>>

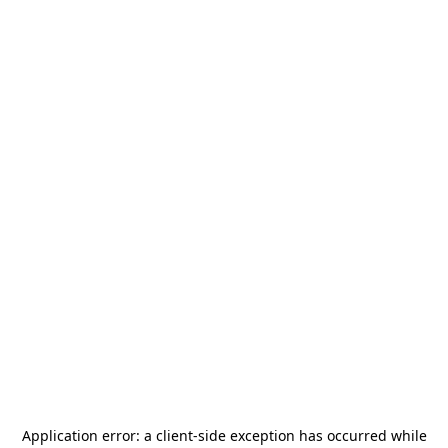
Application error: a
client
-side exception has occurred while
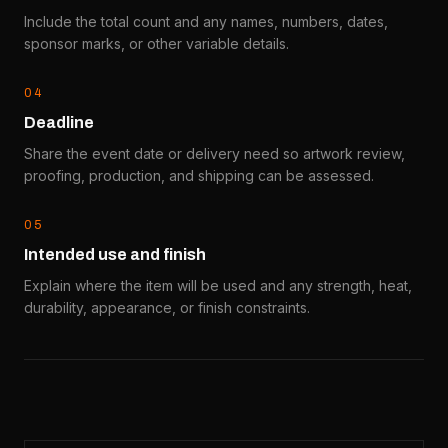
Include the total count and any names, numbers, dates,
sponsor marks, or other variable details.
0
4
Deadline
Share the event date or delivery need so artwork review,
proofing, production, and shipping can be assessed.
0
5
Intended use and finish
Explain where the item will be used and any strength, heat,
durability, appearance, or finish constraints.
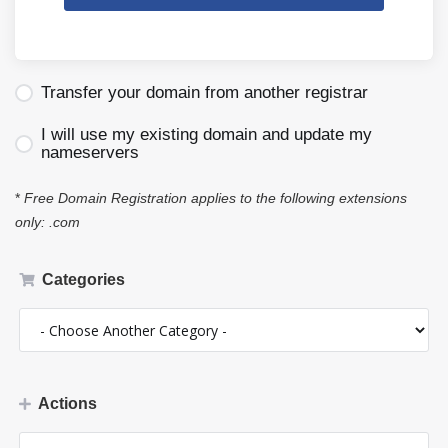
Transfer your domain from another registrar
I will use my existing domain and update my
nameservers
*
Free Domain Registration applies to the following extensions
only: .com
Categories
Actions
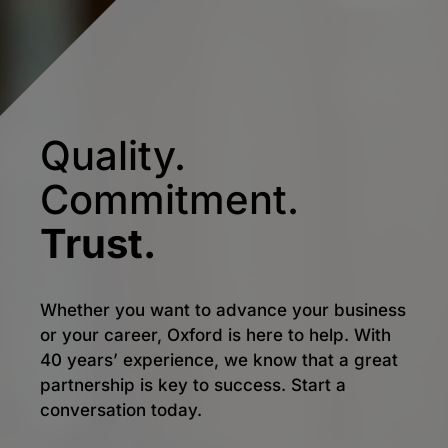
Quality.
Commitment.
Trust.
Whether you want to advance your business
or your career, Oxford is here to help. With
40 years’ experience, we know that a great
partnership is key to success. Start a
conversation today.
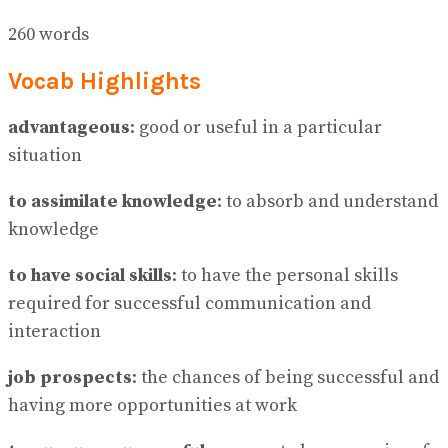
260 words
Vocab Highlights
advantageous
: good or useful in a particular
situation
to assimilate knowledge
: to absorb and understand
knowledge
to have social skills
: to have the personal skills
required for successful communication and
interaction
job prospects
: the chances of being successful and
having more opportunities at work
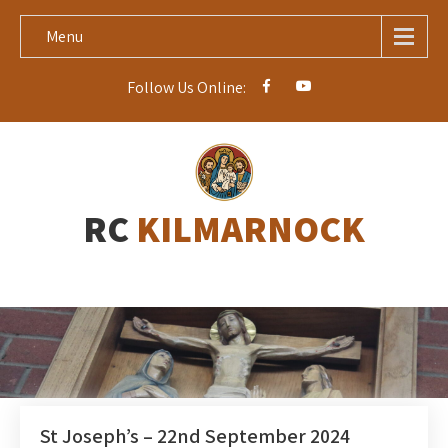
Menu
Follow Us Online:
RC
KILMARNOCK
St Joseph’s – 22nd September 2024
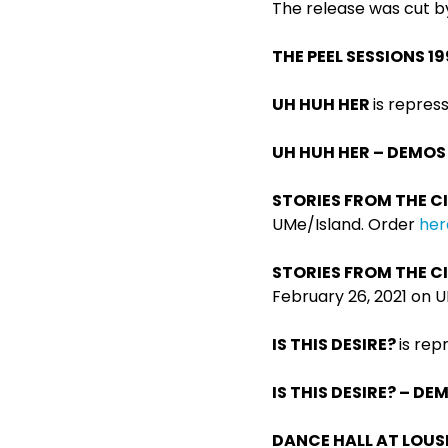
The release was cut by
THE PEEL SESSIONS 1
UH HUH HER
is repres
UH HUH HER – DEMOS
STORIES FROM THE CI
UMe/Island. Order
her
STORIES FROM THE CI
February 26, 2021 on 
IS THIS DESIRE?
is rep
IS THIS DESIRE? – D
DANCE HALL AT LOUS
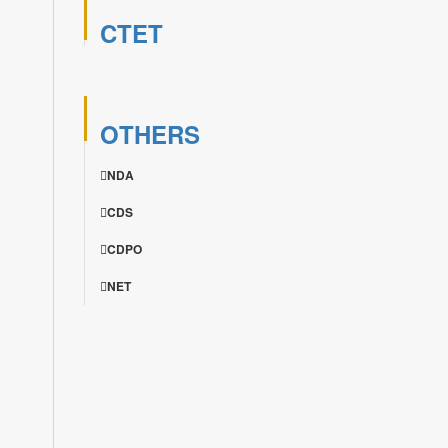
CTET
OTHERS
NDA
CDS
CDPO
NET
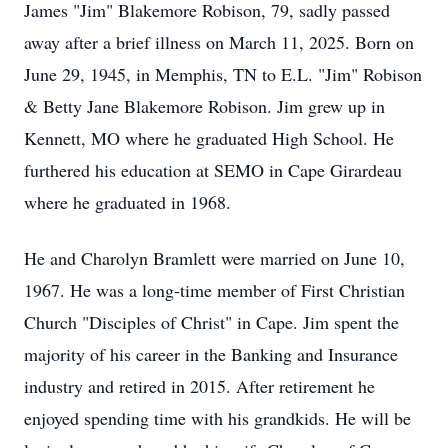
James "Jim" Blakemore Robison, 79, sadly passed
away after a brief illness on March 11, 2025. Born on
June 29, 1945, in Memphis, TN to E.L. "Jim" Robison
& Betty Jane Blakemore Robison. Jim grew up in
Kennett, MO where he graduated High School. He
furthered his education at SEMO in Cape Girardeau
where he graduated in 1968.
He and Charolyn Bramlett were married on June 10,
1967. He was a long-time member of First Christian
Church "Disciples of Christ" in Cape. Jim spent the
majority of his career in the Banking and Insurance
industry and retired in 2015. After retirement he
enjoyed spending time with his grandkids. He will be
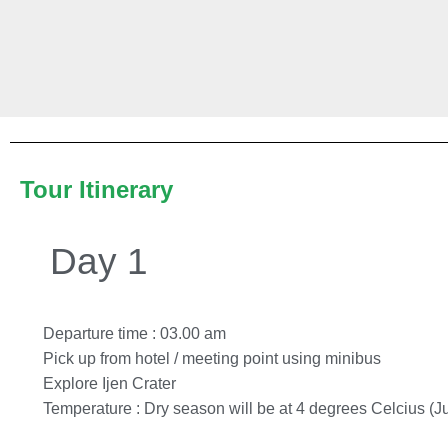
Tour Itinerary
Day 1
Departure time : 03.00 am
Pick up from hotel / meeting point using minibus
Explore Ijen Crater
Temperature : Dry season will be at 4 degrees Celcius (Ju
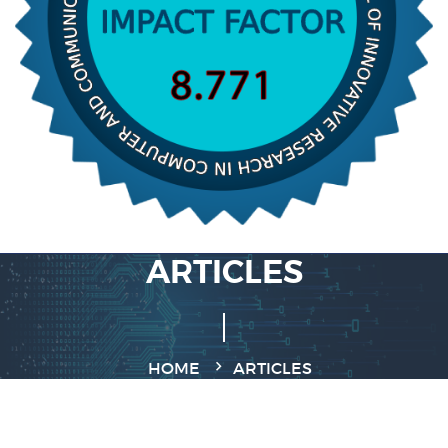
ARTICLES
HOME
ARTICLES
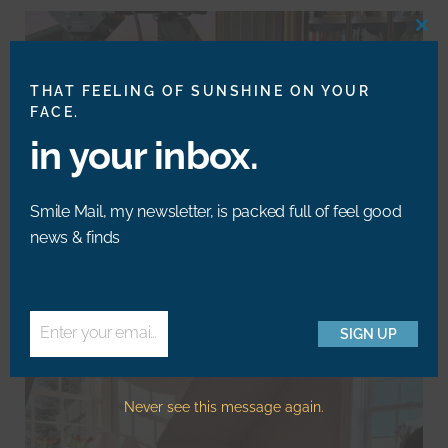
CLO
THIS
MOD
THAT FEELING OF SUNSHINE ON YOUR
FACE.
in your inbox.
Smile Mail, my newsletter, is packed full of feel good
news & finds
My Drew Barrymore Segment: Art Deco Design Is
Trending Again
Enter your email address
SIGN UP
Email
Never see this message again.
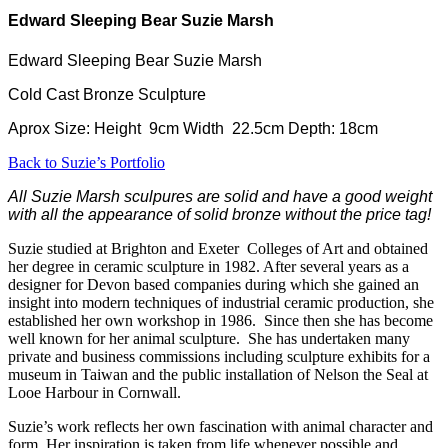
Edward Sleeping Bear Suzie Marsh
Edward Sleeping Bear Suzie Marsh
Cold Cast Bronze Sculpture
Aprox Size: Height 9cm Width 22.5cm Depth: 18cm
Back to Suzie’s Portfolio
All Suzie Marsh sculpures are solid and have a good weight
with all the appearance of solid bronze without the price tag!
Suzie studied at Brighton and Exeter Colleges of Art and obtained
her degree in ceramic sculpture in 1982. After several years as a
designer for Devon based companies during which she gained an
insight into modern techniques of industrial ceramic production, she
established her own workshop in 1986. Since then she has become
well known for her animal sculpture. She has undertaken many
private and business commissions including sculpture exhibits for a
museum in Taiwan and the public installation of Nelson the Seal at
Looe Harbour in Cornwall.
Suzie’s work reflects her own fascination with animal character and
form. Her inspiration is taken from life whenever possible and,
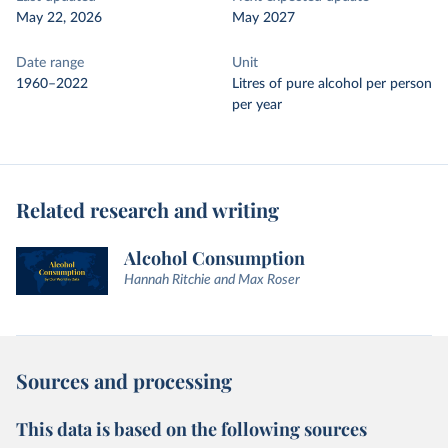
May 22, 2026
May 2027
Date range
Unit
1960–2022
Litres of pure alcohol per person
per year
Related research and writing
Alcohol Consumption
Hannah Ritchie and Max Roser
Sources and processing
This data is based on the following sources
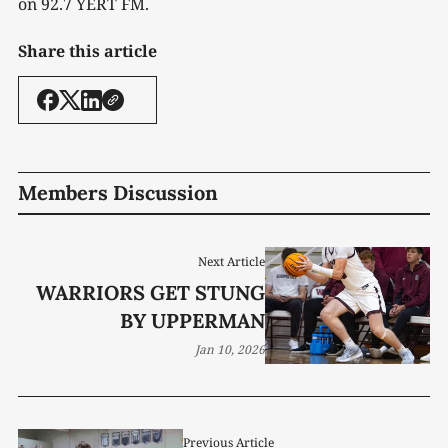
on 92.7 YERT FM.
Share this article
Members Discussion
Next Article
WARRIORS GET STUNG
BY UPPERMAN
Jan 10, 2026
Previous Article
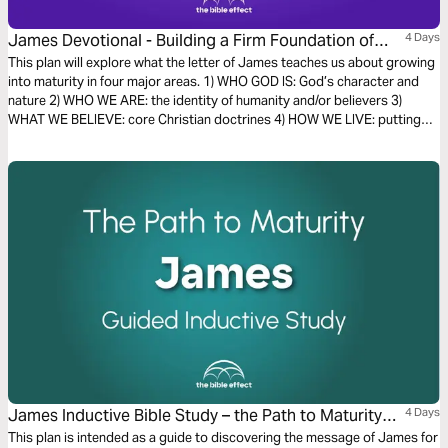
James Devotional - Building a Firm Foundation of
4 Days
Faith (The Bible Effect)
This plan will explore what the letter of James teaches us about growing
into maturity in four major areas. 1) WHO GOD IS: God’s character and
nature 2) WHO WE ARE: the identity of humanity and/or believers 3)
WHAT WE BELIEVE: core Christian doctrines 4) HOW WE LIVE: putting
faith into action
James Inductive Bible Study – the Path to Maturity
4 Days
(The Bible Effect)
This plan is intended as a guide to discovering the message of James for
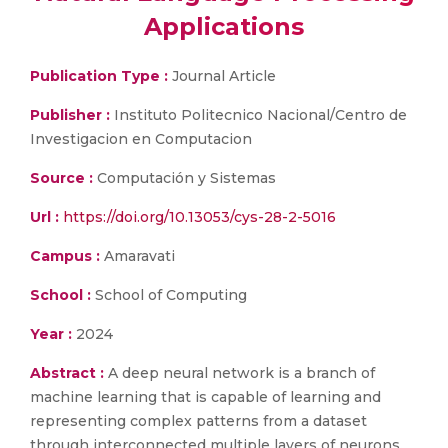
Applications
Publication Type :
Journal Article
Publisher :
Instituto Politecnico Nacional/Centro de
Investigacion en Computacion
Source :
Computación y Sistemas
Url :
https://doi.org/10.13053/cys-28-2-5016
Campus :
Amaravati
School :
School of Computing
Year :
2024
Abstract :
A deep neural network is a branch of
machine learning that is capable of learning and
representing complex patterns from a dataset
through interconnected multiple layers of neurons.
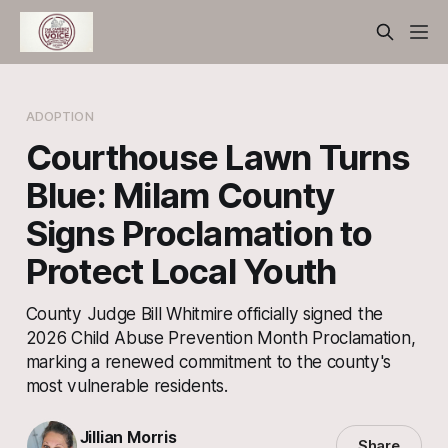
ADOPTION
Courthouse Lawn Turns
Blue: Milam County
Signs Proclamation to
Protect Local Youth
County Judge Bill Whitmire officially signed the
2026 Child Abuse Prevention Month Proclamation,
marking a renewed commitment to the county's
most vulnerable residents.
Jillian Morris
Share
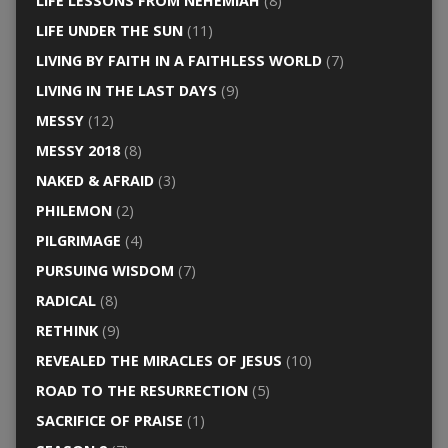
LIFE LESSONS FROM NEHEMIAH
(8)
LIFE UNDER THE SUN
(11)
LIVING BY FAITH IN A FAITHLESS WORLD
(7)
LIVING IN THE LAST DAYS
(9)
MESSY
(12)
MESSY 2018
(8)
NAKED & AFRAID
(3)
PHILEMON
(2)
PILGRIMAGE
(4)
PURSUING WISDOM
(7)
RADICAL
(8)
RETHINK
(9)
REVEALED THE MIRACLES OF JESUS
(10)
ROAD TO THE RESURRECTION
(5)
SACRIFICE OF PRAISE
(1)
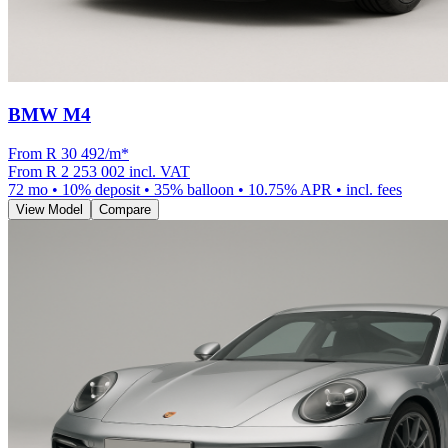
BMW M4
From R
30 492
/m
*
From
R 2 253 002
incl. VAT
72
mo •
10
% deposit •
35
% balloon •
10.75
% APR • incl. fees
View Model
Compare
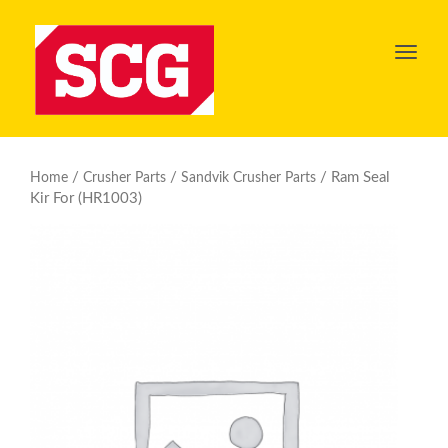
Toggl
navig
/
/
/ Ram Seal
Home
Crusher Parts
Sandvik Crusher Parts
Kir For (HR1003)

<<

(Exercise requirements):
Everything in the records above must be repeated exactly, apart from the pictures.

(Result of this exercise):
Application error: a
client
-side exception has occurred while
Include the total count and any names, numbers, dates,
sponsor marks, or other variable details.
0
4
Deadline
Share the event date or delivery need so artwork review,
proofing, production, and shipping can be assessed.
0
5
Intended use and finish
Explain where the item will be used and any strength, heat,
durability, appearance, or finish constraints.
Transfer your domain from another registrar
I will use my existing domain and update my
nameservers
*
Free Domain Registration applies to the following extensions
only: .com
Categories
Actions
Quality.
Commitment.
Trust.
Whether you want to advance your business
or your career, Oxford is here to help. With
40 years’ experience, we know that a great
partnership is key to success. Start a
conversation today.
260 words
Vocab Highlights
advantageous
: good or useful in a particular
situation
to assimilate knowledge
: to absorb and understand
knowledge
to have social skills
: to have the personal skills
required for successful communication and
interaction
job prospects
: the chances of being successful and
having more opportunities at work
Menu
Follow Us Online:
RC
KILMARNOCK
St Joseph’s – 22nd September 2024
The release was cut by
THE PEEL SESSIONS 1
UH HUH HER
is repres
UH HUH HER – DEMOS
STORIES FROM THE CI
UMe/Island. Order
her
STORIES FROM THE CI
February 26, 2021 on 
IS THIS DESIRE?
is rep
IS THIS DESIRE? – D
DANCE HALL AT LOUS
CTET
OTHERS
NDA
CDS
CDPO
NET
James "Jim" Blakemore Robison, 79, sadly passed
away after a brief illness on March 11, 2025. Born on
June 29, 1945, in Memphis, TN to E.L. "Jim" Robison
& Betty Jane Blakemore Robison. Jim grew up in
Kennett, MO where he graduated High School. He
furthered his education at SEMO in Cape Girardeau
where he graduated in 1968.
He and Charolyn Bramlett were married on June 10,
1967. He was a long-time member of First Christian
Church "Disciples of Christ" in Cape. Jim spent the
majority of his career in the Banking and Insurance
industry and retired in 2015. After retirement he
enjoyed spending time with his grandkids. He will be
Tour Itinerary
Day 1
Departure time : 03.00 am
Pick up from hotel / meeting point using minibus
Explore Ijen Crater
Temperature : Dry season will be at 4 degrees Celcius (Ju
ARTICLES
HOME
ARTICLES
CLO
THIS
MOD
THAT FEELING OF SUNSHINE ON YOUR
FACE.
in your inbox.
Smile Mail, my newsletter, is packed full of feel good
news & finds
My Drew Barrymore Segment: Art Deco Design Is
Trending Again
Enter your email address
SIGN UP
Email
Never see this message again.
Edward Sleeping Bear Suzie Marsh
Edward Sleeping Bear Suzie Marsh
Cold Cast Bronze Sculpture
Aprox Size: Height 9cm Width 22.5cm Depth: 18cm
Back to Suzie’s Portfolio
All Suzie Marsh sculpures are solid and have a good weight
with all the appearance of solid bronze without the price tag!
Suzie studied at Brighton and Exeter Colleges of Art and obtained
her degree in ceramic sculpture in 1982. After several years as a
designer for Devon based companies during which she gained an
insight into modern techniques of industrial ceramic production, she
established her own workshop in 1986. Since then she has become
well known for her animal sculpture. She has undertaken many
private and business commissions including sculpture exhibits for a
museum in Taiwan and the public installation of Nelson the Seal at
Looe Harbour in Cornwall.
Suzie’s work reflects her own fascination with animal character and
form. Her inspiration is taken from life whenever possible and,
May 22, 2026
May 2027
Date range
Unit
1960–2022
Litres of pure alcohol per person
per year
Related research and writing
Alcohol Consumption
Hannah Ritchie and Max Roser
Sources and processing
This data is based on the following sources
on 92.7 YERT FM.
Share this article
Members Discussion
Next Article
WARRIORS GET STUNG
BY UPPERMAN
Jan 10, 2026
Previous Article
James Devotional - Building a Firm Foundation of
4 Days
Faith (The Bible Effect)
This plan will explore what the letter of James teaches us about growing
into maturity in four major areas. 1) WHO GOD IS: God’s character and
nature 2) WHO WE ARE: the identity of humanity and/or believers 3)
WHAT WE BELIEVE: core Christian doctrines 4) HOW WE LIVE: putting
faith into action
James Inductive Bible Study – the Path to Maturity
4 Days
(The Bible Effect)
This plan is intended as a guide to discovering the message of James for
Applications
Publication Type :
Journal Article
Publisher :
Instituto Politecnico Nacional/Centro de
Investigacion en Computacion
Source :
Computación y Sistemas
Url :
https://doi.org/10.13053/cys-28-2-5016
Campus :
Amaravati
School :
School of Computing
Year :
2024
Abstract :
A deep neural network is a branch of
machine learning that is capable of learning and
representing complex patterns from a dataset
through interconnected multiple layers of neurons.
ADOPTION
Courthouse Lawn Turns
Blue: Milam County
Signs Proclamation to
Protect Local Youth
County Judge Bill Whitmire officially signed the
2026 Child Abuse Prevention Month Proclamation,
marking a renewed commitment to the county's
most vulnerable residents.
Jillian Morris
Share
LIFE LESSONS FROM NEHEMIAH
(8)
LIFE UNDER THE SUN
(11)
LIVING BY FAITH IN A FAITHLESS WORLD
(7)
LIVING IN THE LAST DAYS
(9)
MESSY
(12)
MESSY 2018
(8)
NAKED & AFRAID
(3)
PHILEMON
(2)
PILGRIMAGE
(4)
PURSUING WISDOM
(7)
RADICAL
(8)
RETHINK
(9)
REVEALED THE MIRACLES OF JESUS
(10)
ROAD TO THE RESURRECTION
(5)
SACRIFICE OF PRAISE
(1)
BMW M4
From R
30 492
/m
*
From
R 2 253 002
incl. VAT
72
mo •
10
% deposit •
35
% balloon •
10.75
% APR • incl. fees
View Model
Compare
Toggl
navig
/
/
/ Ram Seal
Home
Crusher Parts
Sandvik Crusher Parts
Kir For (HR1003)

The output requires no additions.